Australian researchers based at Monash University have published a paper entitled ‘Signal Transduction and Targeted Therapy‘ in the Nature journal that could lead to the regeneration of insulin in pancreatic stem cells.
According to Diabetes Australia, this is the fastest-growing illness in the country. At present, 1.8 million Australians suffer from diabetes and 500 million have the disease globally. Diabetes Australia says that Australians need to rethink diabetes:
“Every year 700,000 people living with diabetes experience mental or emotional health challenges. That’s because living with diabetes is not easy. It’s not a choice. And there are no days off.”
The study is led by diabetes experts Dr Keith Al-Hasani, Professor Sam El-Osta, and Dr Ishant Khurana, from the Monash Department of Diabetes. The researchers have developed “a revolutionary method to regenerate insulin cells without the ethical concerns that are commonly associated with embryonic stem cells.”
Monash University notes that their research “may lead to a potential treatment option for insulin-dependent diabetes which is diagnosed in seven Australian children every day resulting in a lifetime testing of blood glucose and daily insulin injections, to replace the insulin no longer produced by a damaged pancreas.”
Dr Keith Al-Hasani, one of the authors of the research study, told ABC, that “there are different forms of diabetes and it’s a disease that requires relentless attention.”
For Type 1 diabetes, generally first presents when patients are children, up to five insulin injections per day are required as young people adjusted to the disease. Dr Al-Hasani adds that Adult sufferers can administer up to 100 shots a month to manage the illness.

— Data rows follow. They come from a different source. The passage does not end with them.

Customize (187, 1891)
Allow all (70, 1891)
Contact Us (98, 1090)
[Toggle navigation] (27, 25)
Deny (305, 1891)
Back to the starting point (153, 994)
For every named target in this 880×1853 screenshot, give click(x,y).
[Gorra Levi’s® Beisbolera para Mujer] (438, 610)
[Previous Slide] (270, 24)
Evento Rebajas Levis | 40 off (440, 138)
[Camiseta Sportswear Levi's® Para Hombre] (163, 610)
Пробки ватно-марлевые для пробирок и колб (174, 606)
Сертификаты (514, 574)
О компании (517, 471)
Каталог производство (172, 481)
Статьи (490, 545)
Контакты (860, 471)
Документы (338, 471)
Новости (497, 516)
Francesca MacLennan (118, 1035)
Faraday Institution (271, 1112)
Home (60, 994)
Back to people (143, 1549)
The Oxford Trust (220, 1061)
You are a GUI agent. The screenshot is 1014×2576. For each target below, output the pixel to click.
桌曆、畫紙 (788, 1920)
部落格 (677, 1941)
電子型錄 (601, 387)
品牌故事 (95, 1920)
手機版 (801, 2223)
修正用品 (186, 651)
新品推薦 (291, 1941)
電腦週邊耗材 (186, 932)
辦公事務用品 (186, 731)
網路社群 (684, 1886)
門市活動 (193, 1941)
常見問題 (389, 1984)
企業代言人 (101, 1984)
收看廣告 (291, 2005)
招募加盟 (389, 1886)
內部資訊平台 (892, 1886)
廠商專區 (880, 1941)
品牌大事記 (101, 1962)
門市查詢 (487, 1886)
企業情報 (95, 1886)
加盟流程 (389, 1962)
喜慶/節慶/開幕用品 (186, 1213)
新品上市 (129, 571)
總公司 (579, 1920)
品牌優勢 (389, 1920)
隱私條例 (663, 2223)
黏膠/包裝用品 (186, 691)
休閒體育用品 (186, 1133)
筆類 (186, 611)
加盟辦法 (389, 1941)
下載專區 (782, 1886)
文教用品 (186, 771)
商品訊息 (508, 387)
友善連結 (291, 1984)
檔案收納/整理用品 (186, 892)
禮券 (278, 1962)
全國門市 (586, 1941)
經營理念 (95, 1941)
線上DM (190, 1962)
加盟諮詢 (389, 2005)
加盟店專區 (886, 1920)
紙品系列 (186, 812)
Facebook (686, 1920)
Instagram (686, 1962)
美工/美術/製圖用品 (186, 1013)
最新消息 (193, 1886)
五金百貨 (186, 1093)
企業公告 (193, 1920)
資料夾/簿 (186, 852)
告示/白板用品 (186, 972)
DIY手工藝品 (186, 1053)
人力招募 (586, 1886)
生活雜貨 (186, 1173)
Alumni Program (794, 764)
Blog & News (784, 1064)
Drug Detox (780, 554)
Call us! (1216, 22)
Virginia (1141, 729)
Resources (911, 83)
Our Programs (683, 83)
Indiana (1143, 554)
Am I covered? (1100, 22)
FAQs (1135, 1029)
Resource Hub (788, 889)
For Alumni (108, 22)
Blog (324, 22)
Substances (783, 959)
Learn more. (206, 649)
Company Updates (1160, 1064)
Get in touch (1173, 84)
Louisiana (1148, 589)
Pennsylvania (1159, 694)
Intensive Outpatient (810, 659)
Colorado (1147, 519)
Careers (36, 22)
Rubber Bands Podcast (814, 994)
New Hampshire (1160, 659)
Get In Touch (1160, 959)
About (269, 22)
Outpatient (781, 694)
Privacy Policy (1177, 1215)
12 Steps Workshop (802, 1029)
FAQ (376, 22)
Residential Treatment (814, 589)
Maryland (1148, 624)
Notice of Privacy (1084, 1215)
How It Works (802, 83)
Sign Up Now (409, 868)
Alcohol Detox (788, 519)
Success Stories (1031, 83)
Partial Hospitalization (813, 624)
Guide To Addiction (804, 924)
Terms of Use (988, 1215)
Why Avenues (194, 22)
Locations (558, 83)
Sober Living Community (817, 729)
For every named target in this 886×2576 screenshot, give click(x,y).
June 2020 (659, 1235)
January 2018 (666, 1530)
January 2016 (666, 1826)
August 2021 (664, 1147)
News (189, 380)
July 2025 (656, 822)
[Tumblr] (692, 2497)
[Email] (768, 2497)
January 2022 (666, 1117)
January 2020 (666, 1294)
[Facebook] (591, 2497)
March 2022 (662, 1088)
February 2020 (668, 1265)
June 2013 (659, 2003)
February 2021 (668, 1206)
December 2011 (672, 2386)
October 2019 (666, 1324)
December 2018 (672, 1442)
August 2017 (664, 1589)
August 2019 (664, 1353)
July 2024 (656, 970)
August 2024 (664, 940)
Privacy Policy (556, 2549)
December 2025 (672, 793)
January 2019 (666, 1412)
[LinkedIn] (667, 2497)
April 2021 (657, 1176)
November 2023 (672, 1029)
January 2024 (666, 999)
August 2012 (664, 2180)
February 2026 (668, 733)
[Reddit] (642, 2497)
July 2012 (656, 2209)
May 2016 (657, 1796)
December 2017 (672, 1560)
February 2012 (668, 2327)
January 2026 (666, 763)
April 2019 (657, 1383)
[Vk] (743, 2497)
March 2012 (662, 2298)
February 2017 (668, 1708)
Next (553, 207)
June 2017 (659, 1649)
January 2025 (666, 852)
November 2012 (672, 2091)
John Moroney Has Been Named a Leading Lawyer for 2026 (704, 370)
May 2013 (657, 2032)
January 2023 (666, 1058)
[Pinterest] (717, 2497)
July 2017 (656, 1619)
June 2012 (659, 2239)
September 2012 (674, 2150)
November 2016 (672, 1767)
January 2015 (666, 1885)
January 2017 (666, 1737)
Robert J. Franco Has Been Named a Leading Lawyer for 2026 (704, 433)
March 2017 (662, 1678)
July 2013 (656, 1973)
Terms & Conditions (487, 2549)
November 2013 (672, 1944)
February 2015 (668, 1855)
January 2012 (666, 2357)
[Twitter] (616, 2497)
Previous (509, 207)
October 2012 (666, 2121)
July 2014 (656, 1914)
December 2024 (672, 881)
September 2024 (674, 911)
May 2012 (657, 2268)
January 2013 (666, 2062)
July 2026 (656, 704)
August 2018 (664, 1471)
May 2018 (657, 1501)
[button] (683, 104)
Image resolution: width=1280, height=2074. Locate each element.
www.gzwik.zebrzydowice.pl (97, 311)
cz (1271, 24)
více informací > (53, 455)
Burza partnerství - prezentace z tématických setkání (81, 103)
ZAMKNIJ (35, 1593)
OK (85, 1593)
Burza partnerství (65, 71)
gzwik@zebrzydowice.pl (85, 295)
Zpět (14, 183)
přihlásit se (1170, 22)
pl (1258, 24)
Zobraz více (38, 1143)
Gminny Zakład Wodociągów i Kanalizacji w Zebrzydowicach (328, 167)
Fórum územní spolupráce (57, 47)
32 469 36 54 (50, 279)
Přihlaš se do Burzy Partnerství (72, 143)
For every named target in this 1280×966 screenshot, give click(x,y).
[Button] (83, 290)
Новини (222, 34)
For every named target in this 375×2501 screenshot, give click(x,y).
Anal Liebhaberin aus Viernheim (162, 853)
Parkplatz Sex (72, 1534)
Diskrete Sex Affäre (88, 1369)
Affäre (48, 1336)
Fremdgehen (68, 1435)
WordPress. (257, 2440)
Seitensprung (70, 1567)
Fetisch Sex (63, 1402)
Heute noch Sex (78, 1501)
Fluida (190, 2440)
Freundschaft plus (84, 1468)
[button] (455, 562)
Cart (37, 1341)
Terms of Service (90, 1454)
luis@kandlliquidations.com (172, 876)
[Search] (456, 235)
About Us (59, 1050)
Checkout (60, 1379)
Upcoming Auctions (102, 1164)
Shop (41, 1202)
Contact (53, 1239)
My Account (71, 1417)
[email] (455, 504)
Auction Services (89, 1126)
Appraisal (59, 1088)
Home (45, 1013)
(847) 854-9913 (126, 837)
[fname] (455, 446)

Professor El-Osta observes that by the time an individual is diagnosed with Type 1 diabetes (T1D) many of their pancreatic beta cells, which produce insulin, have been totally destroyed. He adds:
“Patients rely on daily insulin injections to replace what would have been produced by the pancreas. Currently, the only other effective therapy requires pancreatic islet transplantation and while this has improved health outcomes for individuals with diabetes, transplantation relies on organ donors, so it has limited widespread use.”
Co-author Dr Khurana, a research fellow in the El-Osta research group at the Department of Diabetes, said: “we’re reprogramming cells that don’t generally produce insulin, to express insulin now.” He adds:
“This is a big breakthrough in the diabetes realm.”
Dr Khurana’s major research interests are understanding the role of epigenetic changes and transcriptional regulation implicated in human health and disease. As an expert in comparative analyses and biostatistics for the integration of epigenetic data, Dr Khurana’s work is critical for large-scale projects like these. In 2017, he was also the recipient of the ‘Young Investigator Award – East meets West Symposium.’
Dr Khurana’s parents migrated to Australia from India in the early 1990s when he was 7 years old. He told The Australia Today that the stories about this “complex human disease” in India and the Pacific motivated him to take up this research field.
“The burden of this complex disease in our community and especially to discover the unknown motivated me to delve deeper into research.”
Dr Khurana points out that diabetes is very common in Fiji with almost 1 in 3 Fijians diagnosed with this disease. He adds:
“I am looking forward to working collaboratively with Indian and Pacific researchers active in this field to find solutions that would help the community.”
For the current project, the researchers are using a compound GSK126 which is approved for use to treat another condition by the US Food and Drug Administration. The researchers point out that so far this compound has not been used for diabetes treatment in Australia or elsewhere.
As diabetes cases rise globally, researchers worldwide are facing the challenge of improving treatments. Monash researchers acknowledged that there is still a long way to go in diabetes research before a potential treatment could be used in humans. Dr Al-Hasani says that “more work is required to define the properties of these cells and establish protocols to isolate and expand them.” He adds:
“I would think therapy is pretty far away. However, this represents an important step along the way to devising a lasting treatment that might be applicable for all types of diabetes.”
Dr Khurana says the ultimate goal of their research is to eliminate the need for daily insulin injections.